Chorsu Bazaar is Tashkent’s most famous farmers market, topped by a giant green dome, is a delightful slice of city life spilling into the streets off Old Town’s southern edge. If it grows and it’s edible, it’s here. Here, at the Chorsu crossroads, merchants through the ages have traded the wares of diverse lands. The official name of the market is "Eski Zhuva" (“Old Tower”), though its more known publicly as Chorsu (four waters).

The great two-storeyed dome is Soviet-built, an extension of the local tradition of a labyrinth of covered stalls offering protection from summer's fierce rays. Dried fruit and nuts sell upstairs, fresh fruit, vegetables, sacks of herbs and spices downstairs, spilling outside into carpets, slippers, shawls, all manner of entrails and smoking shashlik.

There are acres of spices arranged in brightly coloured mountains; Volkswagensized sacks of grain; entire sheds dedicated to candy, dairy products and bread; interminable rows of freshly slaughtered livestock; and – of course – scores of pomegranates, melons, persimmons, huge mutant tomatoes and whatever fruits are in season. 

Souvenir hunters will find kurpacha (colourful sitting mattresses), skull caps, chapan (traditional cloaks) and knives here. Chorsu Bazaar is always a fun place to shop but for traditional crafts such as cradles, musical instruments and Uzbek cloaks try Sakichmon St, on the western border of the bazaar, where it hits Beruniy.

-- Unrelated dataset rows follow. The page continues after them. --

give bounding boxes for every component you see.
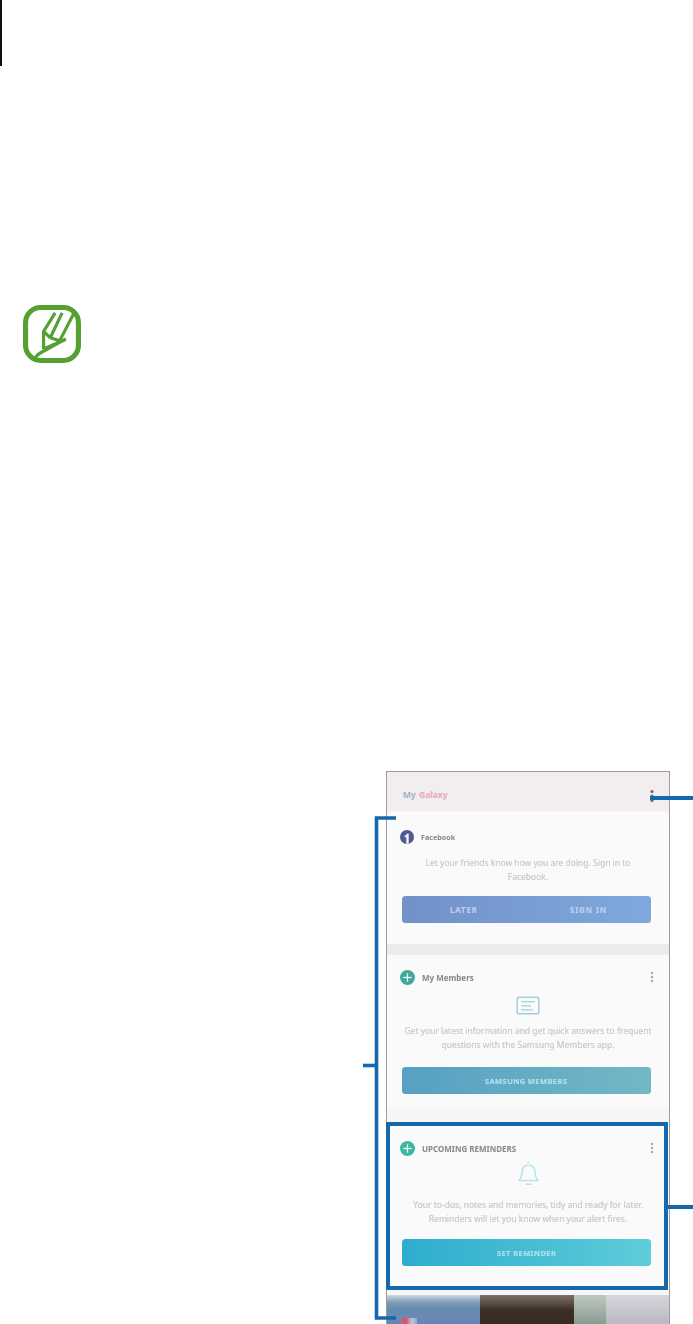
staticText: SIGN IN [570,904,608,915]
button[interactable]: SAMSUNG MEMBERS [402,1067,651,1094]
button[interactable]: My Members [387,955,669,1107]
button[interactable]: Facebook [387,812,669,944]
button[interactable]: More options [642,786,662,806]
staticText: My [403,789,416,801]
staticText: Your to-dos, notes and memories, tidy an… [398,1199,658,1224]
button[interactable]: SIGN IN [526,896,651,923]
staticText: SAMSUNG MEMBERS [485,1076,568,1086]
staticText: UPCOMING REMINDERS [422,1143,517,1154]
button[interactable]: LATER [402,896,526,923]
staticText: My Members [422,972,474,983]
staticText: SET REMINDER [497,1248,557,1258]
button[interactable]: UPCOMING REMINDERS [387,1125,669,1289]
button[interactable]: Card options [644,1140,660,1156]
staticText: Facebook [421,832,456,842]
button[interactable]: Card options [644,969,660,985]
staticText: Galaxy [419,789,448,801]
button[interactable]: SET REMINDER [402,1239,651,1266]
staticText: Let your friends know how you are doing.… [398,857,658,882]
staticText: LATER [450,904,478,915]
staticText: Get your latest information and get quic… [398,1025,658,1050]
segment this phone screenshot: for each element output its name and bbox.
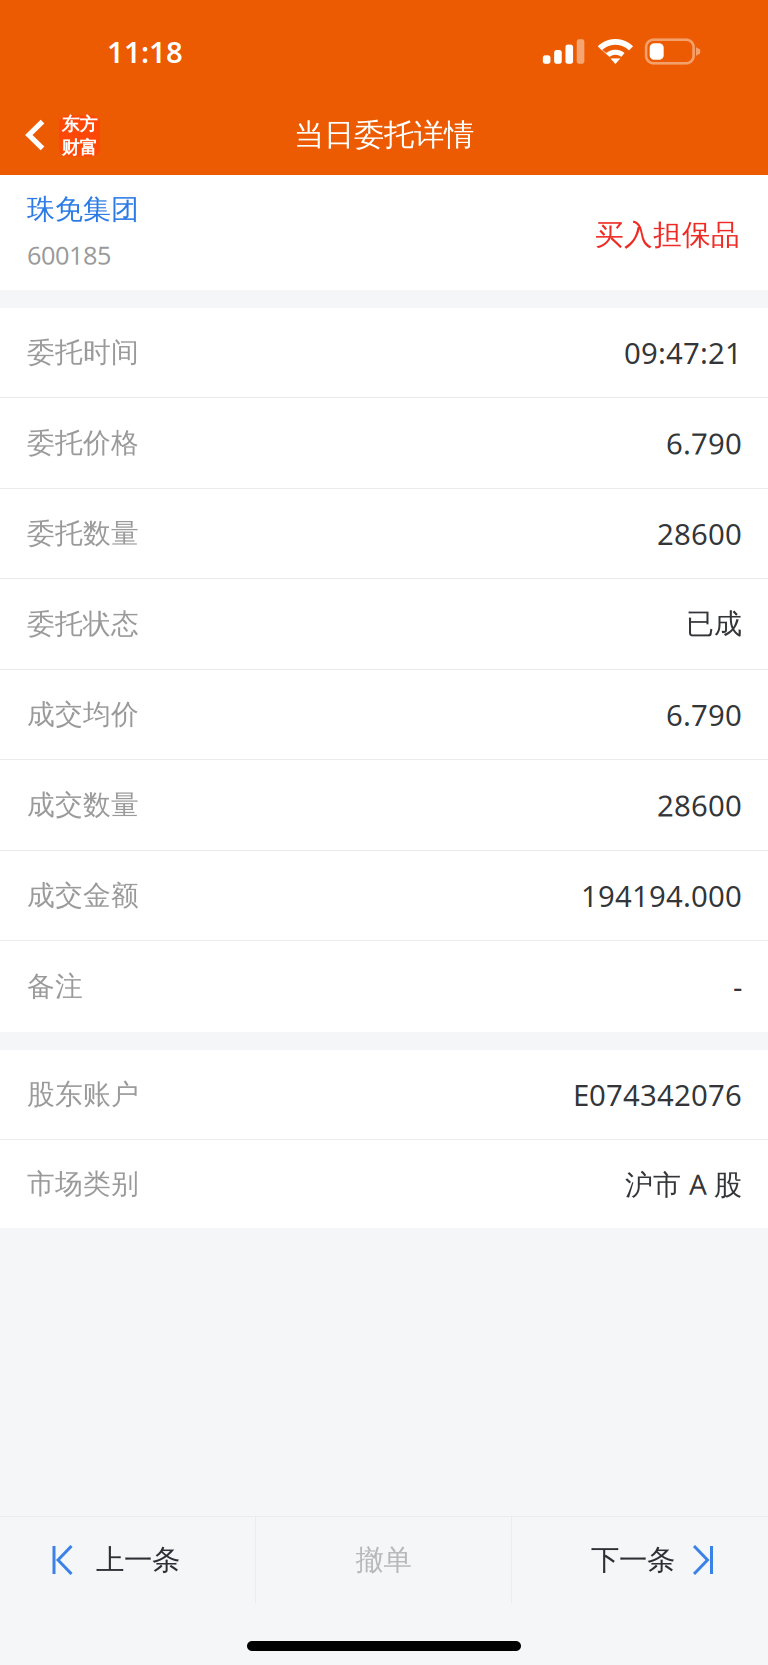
button[interactable]: 下一条 [512, 1517, 768, 1603]
staticText: 沪市 A 股 [625, 1165, 742, 1203]
staticText: 东方 [62, 113, 98, 136]
staticText: 下一条 [591, 1542, 675, 1578]
staticText: 28600 [657, 514, 742, 554]
staticText: 珠免集团 [27, 192, 139, 227]
staticText: 股东账户 [27, 1077, 139, 1112]
button[interactable]: Back [0, 88, 114, 175]
staticText: 财富 [62, 136, 98, 159]
staticText: 11:18 [107, 32, 183, 72]
staticText: 成交均价 [27, 697, 139, 732]
staticText: 买入担保品 [595, 217, 740, 253]
staticText: 委托时间 [27, 335, 139, 370]
staticText: 6.790 [666, 423, 742, 463]
staticText: 成交数量 [27, 788, 139, 822]
staticText: 委托数量 [27, 516, 139, 551]
staticText: 6.790 [666, 694, 742, 734]
staticText: 成交金额 [27, 878, 139, 913]
staticText: 28600 [657, 785, 742, 825]
staticText: E074342076 [573, 1074, 742, 1114]
staticText: 600185 [27, 238, 111, 272]
staticText: 委托状态 [27, 606, 139, 641]
staticText: 已成 [686, 606, 742, 642]
button[interactable]: 上一条 [0, 1517, 255, 1603]
staticText: 上一条 [96, 1542, 180, 1578]
staticText: 撤单 [356, 1542, 412, 1578]
button[interactable]: 撤单 [256, 1517, 511, 1603]
staticText: - [733, 966, 742, 1006]
staticText: 当日委托详情 [294, 116, 474, 154]
staticText: 市场类别 [27, 1166, 139, 1201]
staticText: 委托价格 [27, 426, 139, 460]
staticText: 09:47:21 [624, 332, 742, 372]
staticText: 194194.000 [581, 876, 742, 916]
staticText: 备注 [27, 969, 83, 1004]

For good prices on gowns and skullcaps, find the 'Chopon Bozor' section opposite Jar Fitness Centre, and between the dome and the Kukeldash Madrassah, built in the mid-16th century by the ruler's vizier, Kukeldash. After secular use as a Soviet warehouse and museum, the madrassah is reasserting a religious role as money from neighbouring malhalla restores the collapsed second storey, corner minarets and brightly tiled facade. Ask permission to view the inner courtyard of 38 student cells (hujra) that accommodate over 250 young men on three-year courses of Islamic study. Friday prayers take place at the adjacent, recently renovatedjummi Mosque, first built by influential Islamic leader Khodja Akrar (1404-1492). This area formerly marked the city centre or Registan ('sandy place'), where public executions were held. Until the revolution, unfaithful wives were sewn into sacks and dashed to their deaths from the madrassah's 20-metre-high minarets.

North of the bazaar is a strange new ziggurat-shaped observation platform that offers city views over Chorsu and the old town. Just behind is the shopping-mall-style Centre of National Arts, whose upper floors contain some top-end craft shops and one of the city's top exhibition spaces.

Hard-core explorers can head five bus slops up Uyg'ur St to No. 372 and the Sheikh Zainutdin-Bobo Mosque and Mausoleum ensemble, the 16th century remains of an extensive cemetery.